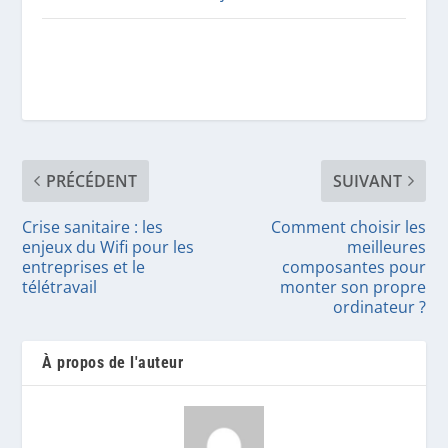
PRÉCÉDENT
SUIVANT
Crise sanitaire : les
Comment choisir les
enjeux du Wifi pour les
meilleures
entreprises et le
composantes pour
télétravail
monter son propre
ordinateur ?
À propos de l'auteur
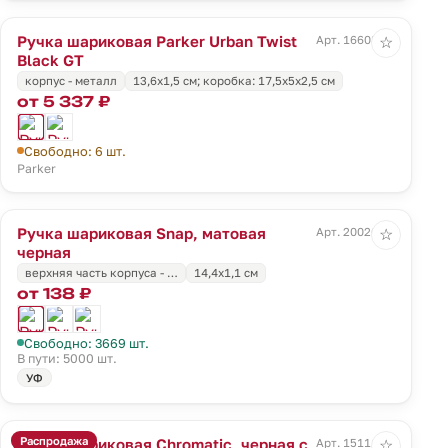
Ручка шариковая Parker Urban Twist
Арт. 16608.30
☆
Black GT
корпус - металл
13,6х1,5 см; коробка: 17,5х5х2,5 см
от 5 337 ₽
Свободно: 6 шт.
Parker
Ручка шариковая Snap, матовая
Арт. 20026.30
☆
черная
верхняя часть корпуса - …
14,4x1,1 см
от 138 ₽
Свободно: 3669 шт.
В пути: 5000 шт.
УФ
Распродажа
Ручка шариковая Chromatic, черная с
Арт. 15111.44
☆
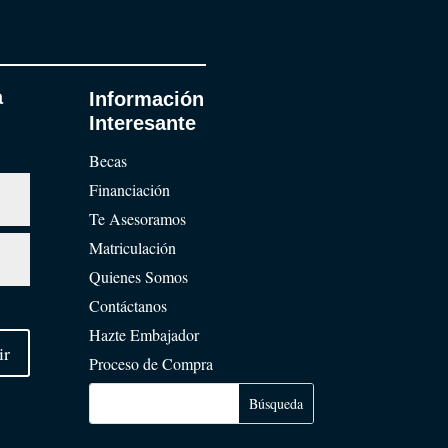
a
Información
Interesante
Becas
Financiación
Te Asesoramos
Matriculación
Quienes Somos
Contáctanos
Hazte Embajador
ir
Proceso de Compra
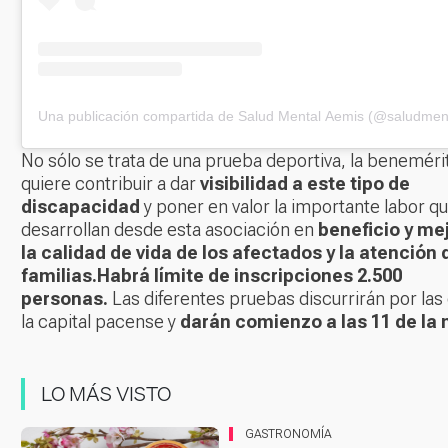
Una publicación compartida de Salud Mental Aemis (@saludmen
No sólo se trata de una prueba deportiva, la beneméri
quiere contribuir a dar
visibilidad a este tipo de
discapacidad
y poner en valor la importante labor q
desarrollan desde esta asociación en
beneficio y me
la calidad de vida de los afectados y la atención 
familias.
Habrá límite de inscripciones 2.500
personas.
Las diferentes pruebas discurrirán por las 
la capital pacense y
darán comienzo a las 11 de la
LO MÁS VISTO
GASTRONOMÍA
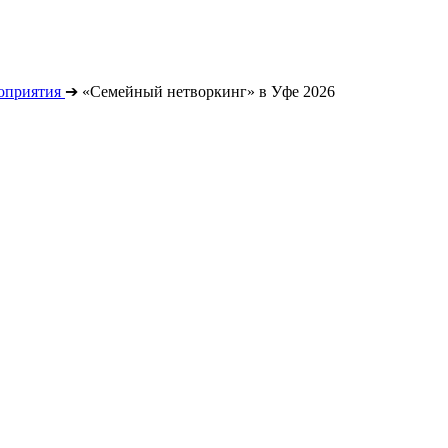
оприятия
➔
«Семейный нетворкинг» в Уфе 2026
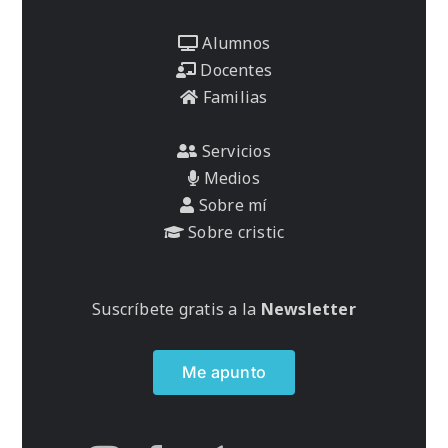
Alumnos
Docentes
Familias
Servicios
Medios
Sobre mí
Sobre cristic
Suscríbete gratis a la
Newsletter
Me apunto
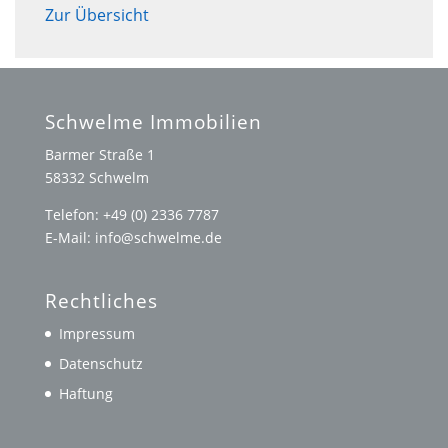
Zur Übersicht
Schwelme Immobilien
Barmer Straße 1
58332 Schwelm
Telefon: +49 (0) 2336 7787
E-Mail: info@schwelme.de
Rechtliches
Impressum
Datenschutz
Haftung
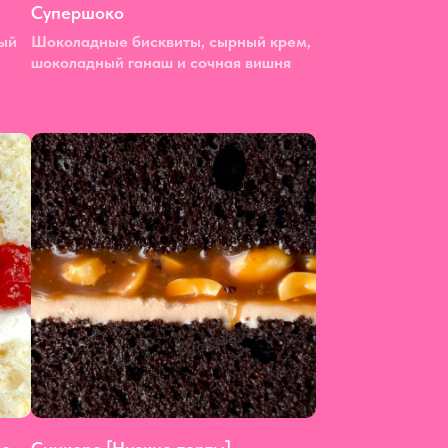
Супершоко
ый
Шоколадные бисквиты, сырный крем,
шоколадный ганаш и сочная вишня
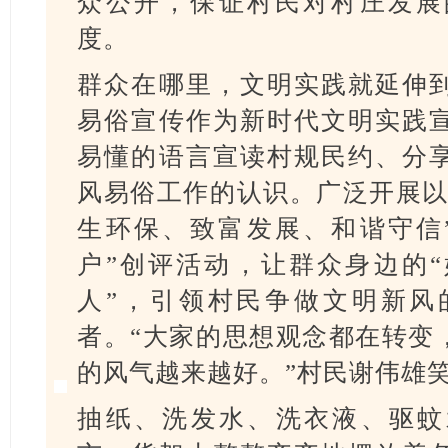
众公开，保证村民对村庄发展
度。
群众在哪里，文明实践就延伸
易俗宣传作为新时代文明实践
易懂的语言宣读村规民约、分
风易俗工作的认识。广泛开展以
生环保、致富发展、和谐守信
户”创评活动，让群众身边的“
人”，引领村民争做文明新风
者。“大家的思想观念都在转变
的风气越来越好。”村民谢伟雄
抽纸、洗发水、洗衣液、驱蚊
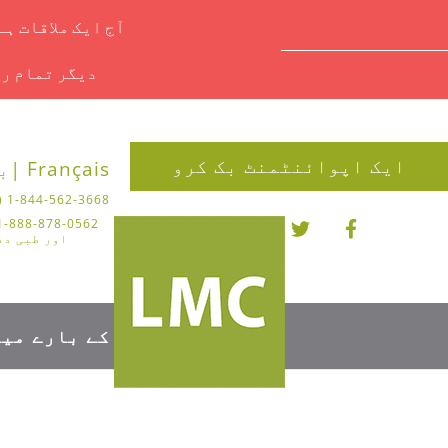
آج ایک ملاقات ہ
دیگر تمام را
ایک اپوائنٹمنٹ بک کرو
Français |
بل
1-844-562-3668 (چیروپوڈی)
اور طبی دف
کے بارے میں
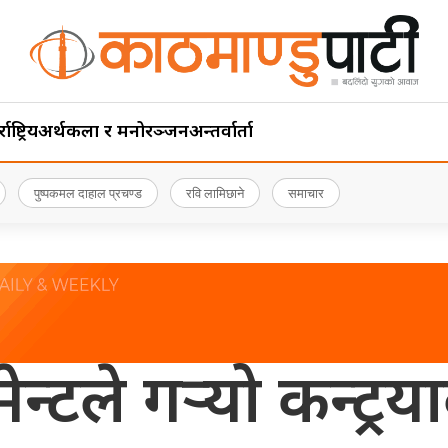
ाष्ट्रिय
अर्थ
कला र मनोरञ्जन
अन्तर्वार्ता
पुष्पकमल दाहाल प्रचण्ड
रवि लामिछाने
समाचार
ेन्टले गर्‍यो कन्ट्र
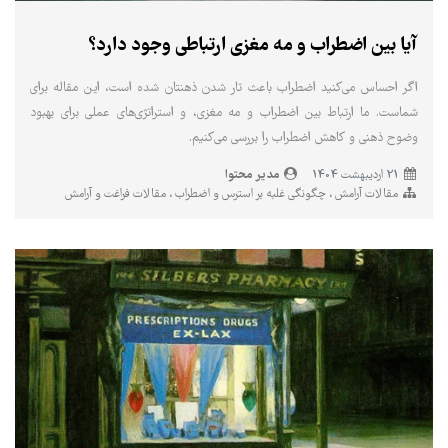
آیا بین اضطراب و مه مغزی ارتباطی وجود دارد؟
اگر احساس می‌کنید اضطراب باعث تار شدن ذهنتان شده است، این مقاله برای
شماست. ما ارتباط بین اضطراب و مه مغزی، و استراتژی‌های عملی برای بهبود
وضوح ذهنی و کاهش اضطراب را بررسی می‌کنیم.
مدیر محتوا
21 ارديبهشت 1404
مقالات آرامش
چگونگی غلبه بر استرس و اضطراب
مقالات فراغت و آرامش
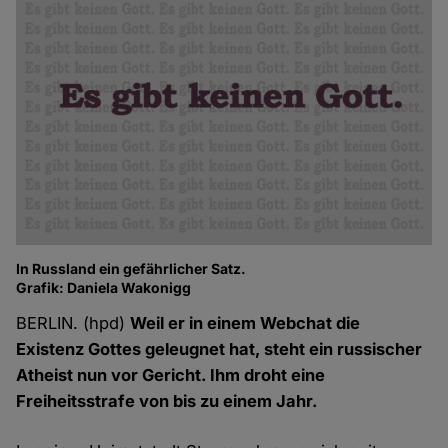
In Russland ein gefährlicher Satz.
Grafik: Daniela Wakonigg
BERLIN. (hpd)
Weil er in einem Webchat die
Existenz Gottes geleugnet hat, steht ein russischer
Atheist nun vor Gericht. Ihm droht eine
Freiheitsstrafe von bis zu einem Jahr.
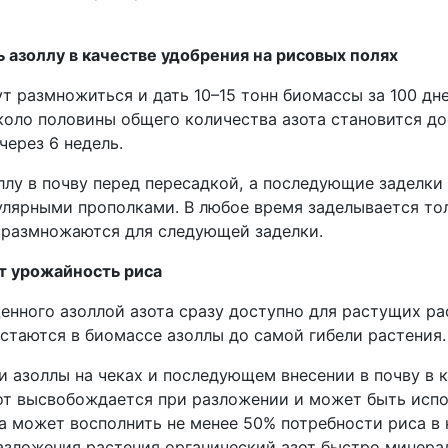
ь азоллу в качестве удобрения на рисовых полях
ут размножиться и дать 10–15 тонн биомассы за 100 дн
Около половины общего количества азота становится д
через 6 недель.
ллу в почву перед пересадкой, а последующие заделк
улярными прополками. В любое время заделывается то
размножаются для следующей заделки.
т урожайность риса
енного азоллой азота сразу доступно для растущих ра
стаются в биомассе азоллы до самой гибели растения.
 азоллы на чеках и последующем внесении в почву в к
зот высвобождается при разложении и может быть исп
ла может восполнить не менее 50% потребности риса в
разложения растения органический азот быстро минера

* * *

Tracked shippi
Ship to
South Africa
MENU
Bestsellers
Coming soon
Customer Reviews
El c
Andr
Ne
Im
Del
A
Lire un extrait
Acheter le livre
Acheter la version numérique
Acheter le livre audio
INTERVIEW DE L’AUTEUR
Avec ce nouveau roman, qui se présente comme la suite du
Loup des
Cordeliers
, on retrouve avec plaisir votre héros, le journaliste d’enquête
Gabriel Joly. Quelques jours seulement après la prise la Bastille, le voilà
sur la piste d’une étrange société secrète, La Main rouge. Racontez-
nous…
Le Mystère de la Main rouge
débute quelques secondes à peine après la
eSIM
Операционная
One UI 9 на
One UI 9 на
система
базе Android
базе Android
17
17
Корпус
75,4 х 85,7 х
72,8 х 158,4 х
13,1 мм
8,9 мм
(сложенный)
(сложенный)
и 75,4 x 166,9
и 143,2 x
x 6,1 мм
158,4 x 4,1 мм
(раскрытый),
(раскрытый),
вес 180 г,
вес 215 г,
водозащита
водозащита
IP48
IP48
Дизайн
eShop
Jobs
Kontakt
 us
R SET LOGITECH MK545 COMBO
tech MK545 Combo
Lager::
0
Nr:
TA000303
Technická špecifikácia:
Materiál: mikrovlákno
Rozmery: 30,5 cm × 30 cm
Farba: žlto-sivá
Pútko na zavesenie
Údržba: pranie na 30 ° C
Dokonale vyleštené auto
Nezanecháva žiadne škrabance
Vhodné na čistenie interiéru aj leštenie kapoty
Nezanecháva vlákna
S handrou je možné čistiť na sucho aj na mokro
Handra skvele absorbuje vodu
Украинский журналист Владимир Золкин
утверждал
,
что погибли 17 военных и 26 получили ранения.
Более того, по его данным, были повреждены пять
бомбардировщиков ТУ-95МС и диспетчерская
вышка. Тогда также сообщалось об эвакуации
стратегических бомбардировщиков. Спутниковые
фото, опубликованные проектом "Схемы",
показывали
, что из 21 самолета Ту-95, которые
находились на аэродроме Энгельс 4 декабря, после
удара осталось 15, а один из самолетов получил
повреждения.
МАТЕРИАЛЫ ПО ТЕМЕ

* * *

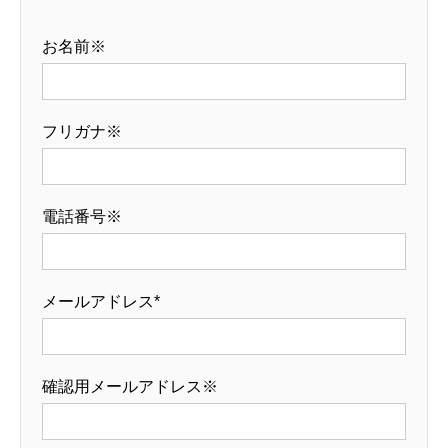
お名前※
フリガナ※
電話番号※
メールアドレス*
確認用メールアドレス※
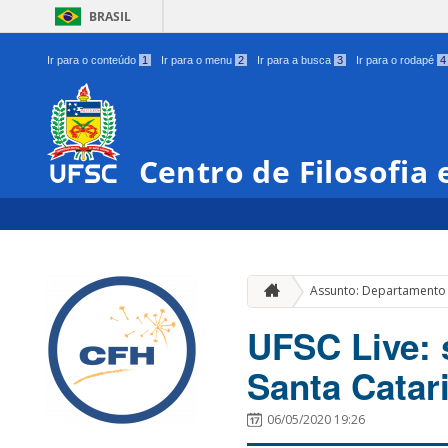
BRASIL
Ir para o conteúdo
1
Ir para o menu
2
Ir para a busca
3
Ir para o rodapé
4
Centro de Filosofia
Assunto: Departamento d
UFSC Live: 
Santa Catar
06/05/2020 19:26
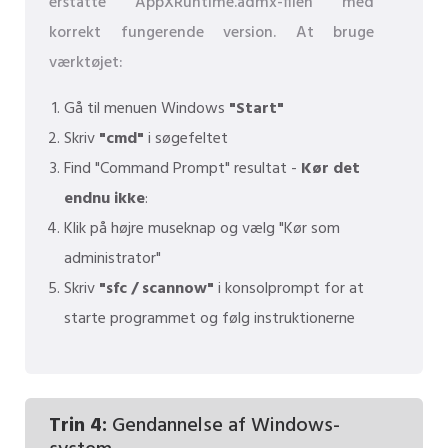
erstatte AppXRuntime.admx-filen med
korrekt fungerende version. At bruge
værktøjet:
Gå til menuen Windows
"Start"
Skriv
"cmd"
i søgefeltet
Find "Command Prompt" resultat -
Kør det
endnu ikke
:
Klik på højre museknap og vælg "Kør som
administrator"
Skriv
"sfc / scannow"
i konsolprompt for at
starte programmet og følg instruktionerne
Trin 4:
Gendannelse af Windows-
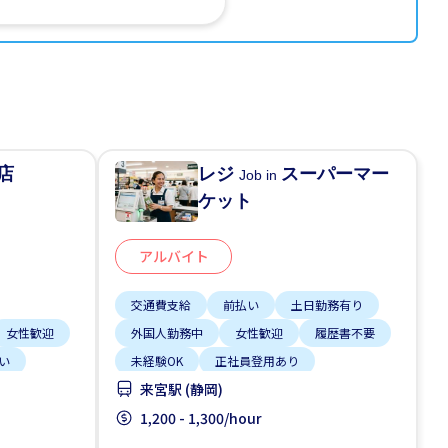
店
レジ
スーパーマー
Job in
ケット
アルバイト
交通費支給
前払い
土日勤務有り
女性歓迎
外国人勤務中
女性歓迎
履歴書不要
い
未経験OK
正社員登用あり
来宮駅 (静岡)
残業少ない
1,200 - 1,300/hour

What is required:
Copy out, from the data above, each line where the string "rouge" is present.

Exercise result:
sur la piste d’une étrange société secrète, La Main rouge. Racontez-
Le Mystère de la Main rouge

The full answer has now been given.